With a market cap of ₹4,507 crore, Nirlon trades around ₹500/share, down 12% in 3 months (yes, Mumbai real estate got the sniffles). But don’t pity them — they’re still laughing all the way to Deutsche Bank, Citibank, and JP Morgan — literally their tenants.
Their Q2 FY26 numbers scream “landlord goals”:
- Revenue: ₹165 crore
- PAT: ₹148 crore (YoY up 161%)
- Operating Margin: 78%
- ROE: 59.9%
- Dividend Yield: 5.2%
With rent collectors like these, who needs product launches? The company pays out more than 100% of its profits as dividends, and investors call it “passive income.” Some call it a “real estate REIT in denial.”
Ever wondered what happens when a yarn maker becomes a real estate landlord and a sovereign fund from Singapore (GIC) takes over? Stick around — the punchlines are just getting started.
2. Introduction – From Yarn to Yards, and Now to Yields
Once upon a time, Nirlon made synthetic yarns. Then it realized: why make yarn when you can spin real estate dreams? After a painful bankruptcy restructuring in 1988–2006, it reinvented itself as the landlord of Goregaon’s glitziest IT park.
Enter Nirlon Knowledge Park (NKP) — a 23-acre business Disneyland that houses the who’s who of global finance: JP Morgan, Citibank, Barclays, Deutsche Bank, ICICI, IBM, and even Starbucks, because bankers can’t function without ₹400 coffee.

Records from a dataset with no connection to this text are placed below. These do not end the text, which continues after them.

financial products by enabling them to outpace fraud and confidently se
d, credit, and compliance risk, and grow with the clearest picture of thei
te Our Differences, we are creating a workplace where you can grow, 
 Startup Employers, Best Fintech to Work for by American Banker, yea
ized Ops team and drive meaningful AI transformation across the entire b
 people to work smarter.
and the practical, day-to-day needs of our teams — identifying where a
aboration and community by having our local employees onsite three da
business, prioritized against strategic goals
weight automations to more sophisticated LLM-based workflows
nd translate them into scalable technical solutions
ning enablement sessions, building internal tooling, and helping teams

By 2021, the fifth and final phase of NKP was completed, and soon JP Morgan moved in like it owned the place (almost did, considering rent terms).
The cherry on top? In 2015, Singapore’s sovereign wealth arm GIC (through Reco Berry Pvt Ltd) bought a 63% controlling stake. So yes, this once-bankrupt Indian yarn company now pays rent cheques to Singapore.
Fast forward to FY26, and the results are comedy gold: 79% operating margins, 30% ROCE, and a 5% dividend yield. Yet, the stock trades 20% below its 52-week high — because, well, markets still think it’s “just a real estate company.”
Moral of the story? Never underestimate an Indian landlord with multinational tenants and a Singaporean sugar daddy.
3. Business Model – WTF Do They Even Do?
Nirlon Ltd doesn’t sell products. It leases emotions — primarily to foreign banks who love air-conditioned cubicles in Goregaon East.
Their one and only major asset — Nirlon Knowledge Park (NKP) —
spans 3.06 million sq. ft. of leasable space. Every square foot here generates rent so stable, it makes a PSU look volatile.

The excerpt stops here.